Lines to be reproduced exactly: the one that holds "Chausse today to" and all those after it through the end of the data. Include no others.

[DATA TO EXAMINE]

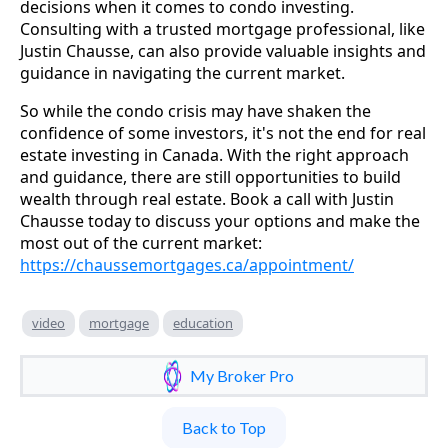
decisions when it comes to condo investing.
Consulting with a trusted mortgage professional, like
Justin Chausse, can also provide valuable insights and
guidance in navigating the current market.
So while the condo crisis may have shaken the
confidence of some investors, it's not the end for real
estate investing in Canada. With the right approach
and guidance, there are still opportunities to build
wealth through real estate. Book a call with Justin
Chausse today to discuss your options and make the
most out of the current market:
https://chaussemortgages.ca/appointment/
video
mortgage
education
My Broker Pro
Back to Top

[/DATA TO EXAMINE]

> **ANSWER FOR THIS EXERCISE**
Chausse today to discuss your options and make the
most out of the current market:
https://chaussemortgages.ca/appointment/
video
mortgage
education
My Broker Pro
Back to Top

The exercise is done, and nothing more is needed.